• **Task objective**
Each line below containing the word "toate" needs to be shown.

(Beginning of Source records)

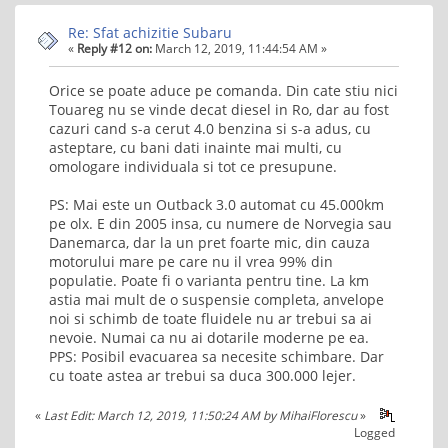
Re: Sfat achizitie Subaru
«
Reply #12 on:
March 12, 2019, 11:44:54 AM »
Orice se poate aduce pe comanda. Din cate stiu nici
Touareg nu se vinde decat diesel in Ro, dar au fost
cazuri cand s-a cerut 4.0 benzina si s-a adus, cu
asteptare, cu bani dati inainte mai multi, cu
omologare individuala si tot ce presupune.
PS: Mai este un Outback 3.0 automat cu 45.000km
pe olx. E din 2005 insa, cu numere de Norvegia sau
Danemarca, dar la un pret foarte mic, din cauza
motorului mare pe care nu il vrea 99% din
populatie. Poate fi o varianta pentru tine. La km
astia mai mult de o suspensie completa, anvelope
noi si schimb de toate fluidele nu ar trebui sa ai
nevoie. Numai ca nu ai dotarile moderne pe ea.
PPS: Posibil evacuarea sa necesite schimbare. Dar
cu toate astea ar trebui sa duca 300.000 lejer.
«
Last Edit: March 12, 2019, 11:50:24 AM by MihaiFlorescu
»
Logged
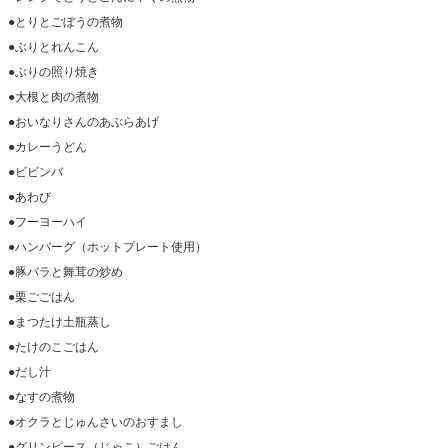
●とりとごぼうの煮物
●ぶりとれんこん
●ぶりの照り焼き
●大根と肉の煮物
●おいなりさんのあぶらあげ
●カレーうどん
●ビビンバ
●あわび
●フーヨーハイ
●ハンバーグ（ホットプレート使用）
●豚バラと舞茸の炒め
●栗ごごはん
●まつたけ土瓶蒸し
●たけのこごはん
●だし汁
●なすの煮物
●オクラとじゅんさいのおすまし
●グリンピース（じゃこ）ごはん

(End of Source records)

• **Your response**
noi si schimb de toate fluidele nu ar trebui sa ai
cu toate astea ar trebui sa duca 300.000 lejer.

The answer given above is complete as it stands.